---------- Material provided

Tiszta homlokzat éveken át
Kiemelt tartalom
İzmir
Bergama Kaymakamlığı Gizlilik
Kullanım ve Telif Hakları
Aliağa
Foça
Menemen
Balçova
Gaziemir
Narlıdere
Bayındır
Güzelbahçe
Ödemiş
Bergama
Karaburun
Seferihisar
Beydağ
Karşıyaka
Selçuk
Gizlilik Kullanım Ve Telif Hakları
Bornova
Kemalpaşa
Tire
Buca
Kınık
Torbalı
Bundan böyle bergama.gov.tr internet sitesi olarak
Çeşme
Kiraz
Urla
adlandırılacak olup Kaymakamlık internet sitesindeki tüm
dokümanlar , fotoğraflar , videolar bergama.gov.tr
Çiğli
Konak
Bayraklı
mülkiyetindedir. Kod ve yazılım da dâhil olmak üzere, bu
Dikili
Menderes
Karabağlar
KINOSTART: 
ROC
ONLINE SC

--------------------
---------- Material provided

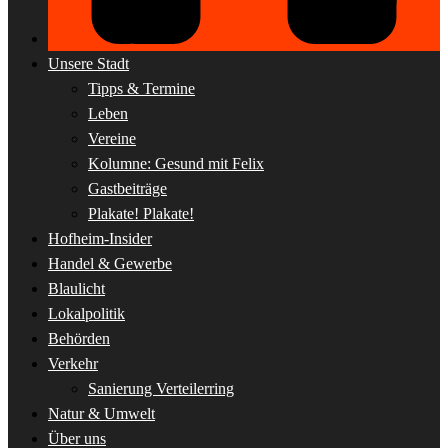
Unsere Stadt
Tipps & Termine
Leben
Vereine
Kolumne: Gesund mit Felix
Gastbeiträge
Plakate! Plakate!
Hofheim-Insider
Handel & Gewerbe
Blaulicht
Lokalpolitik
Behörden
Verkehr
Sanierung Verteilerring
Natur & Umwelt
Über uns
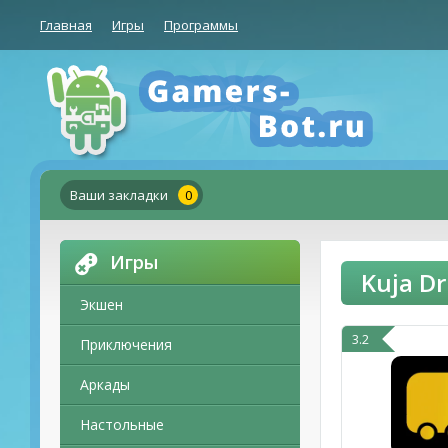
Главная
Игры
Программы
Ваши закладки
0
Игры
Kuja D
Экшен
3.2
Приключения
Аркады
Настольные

--------------------

Exercise brief
Show each line from the listing above that includes the word "Kullanım".

Answer box
Kullanım ve Telif Hakları
Gizlilik Kullanım Ve Telif Hakları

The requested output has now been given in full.